I have a problem understanding synchronized(){} in Java. Somehow I thought that synchronized(this) I locking THIS instance of the Class and if I wanna access an attribute OR calling a function of this particular instance from another thread, than this other thread has to wait until synchronized is over. somehow in this sample code it DOESNT work. I want Thread A to wait till Thread B does something and go on later.
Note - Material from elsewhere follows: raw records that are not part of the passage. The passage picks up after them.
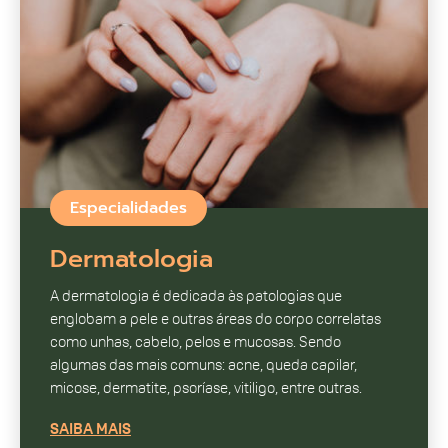
Especialidades
Dermatologia
A dermatologia é dedicada às patologias que
englobam a pele e outras áreas do corpo correlatas
como unhas, cabelo, pelos e mucosas. Sendo
algumas das mais comuns: acne, queda capilar,
micose, dermatite, psoríase, vitiligo, entre outras.
SAIBA MAIS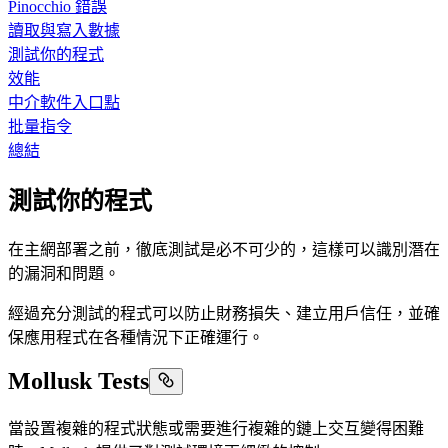
Pinocchio 錯誤
讀取與寫入數據
測試你的程式
效能
中介軟件入口點
批量指令
總結
測試你的程式
在主網部署之前，徹底測試是必不可少的，這樣可以識別潛在
的漏洞和問題。
經過充分測試的程式可以防止財務損失、建立用戶信任，並確
保應用程式在各種情況下正確運行。
Mollusk Tests
當設置複雜的程式狀態或需要進行複雜的鏈上交互變得困難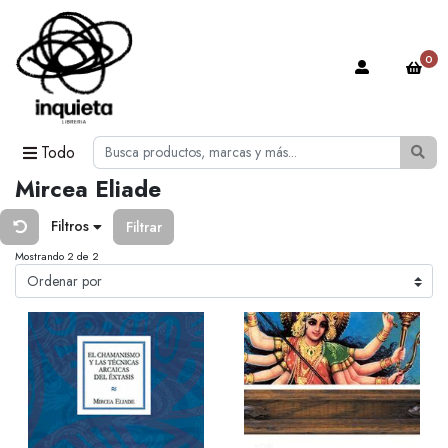
0
Todo
Mircea Eliade
Filtros
Filtrar
Mostrando 2 de 2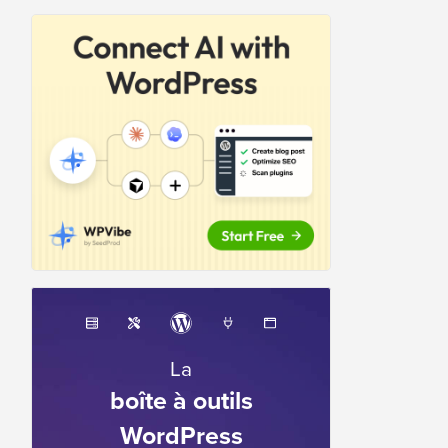
La
boîte à outils
WordPress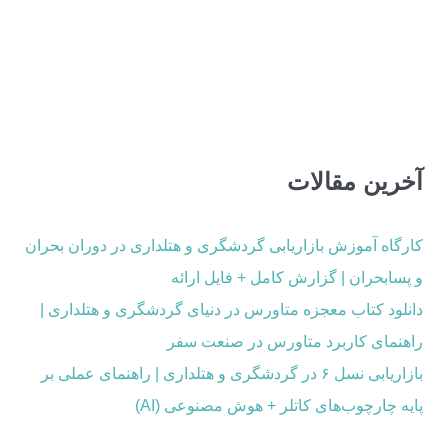
آخرین مقالات
کارگاه آموزش بازاریابی گردشگری و هتلداری در دوران بحران
و پسابحران | گزارش کامل + فایل ارائه
دانلود کتاب معجزه متاورس در دنیای گردشگری و هتلداری |
راهنمای کاربرد متاورس در صنعت سفر
بازاریابی نسل ۶ در گردشگری و هتلداری | راهنمای عملی بر
پایه چارچوب‌های کاتلر + هوش مصنوعی (AI)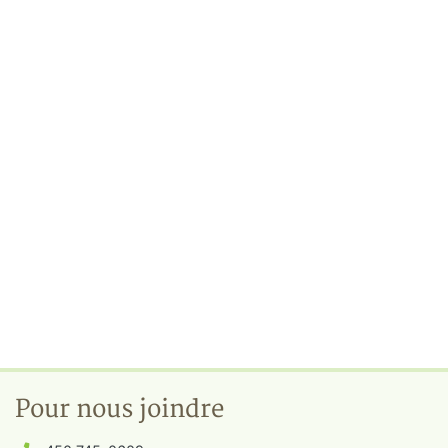
Pour nous joindre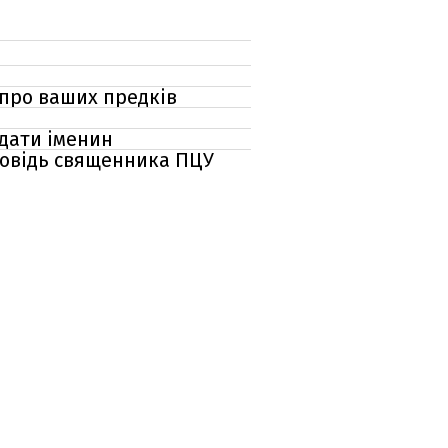
 про ваших предків
 дати іменин
дповідь священника ПЦУ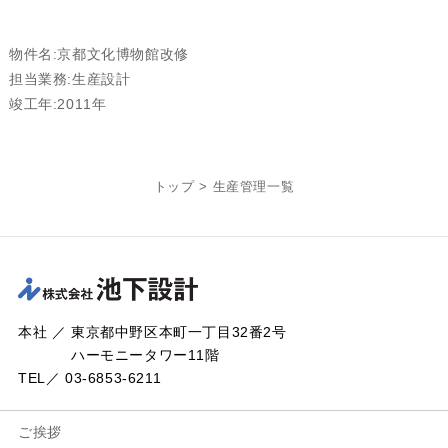
物件名:京都文化博物館改修
担当業務:生産設計
竣工年:2011年
トップ
>
生産管理一覧
本社 ／ 東京都中野区本町一丁目32番2号
ハーモニータワー11階
TEL／ 03-6853-6211
ご挨拶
public class A implements Runnable{
public void start(){
Thread t = new Thread(this);
t.start();
}
public void run(){
B b = new B();
b.start();
//DO STUFF
while(b.loaded){
//WAIT FOR B DOING STUFF
}
//GO ON DOING STUFF
}
}
public class B implements Runnable {
public boolean loaded;
public B(){
loaded = false;
}
public void start(){
Thread thread = new Thread(this);
thread.start();
}
public void run(){
//DOING STUFF
synchronized (this){
loaded = true;
}
//DO OTHER STUFF
}
}
It works if I do a method called,
public synchronized boolean getLoaded(){return loaded;}
But why do the writing AND reading process have to be synchronized ? Shouldn't it be enough if the object is only locked while writing cause then the reading has to wait anyways? in the first example I expect the programming doing the following stuff:
Thread A is reading loaded variable.
Thread B wants to write loaded variable but its synchronized so it locks the object.
Thread A tries to read loaded variable but the object is locked so it waits.
Thread B writes the variable.
Thread B unlocks.
Thread A keeps reading.
I read a lot about this topic but I couldn't understand it like 100%. Wish someone could explain that simple project to me.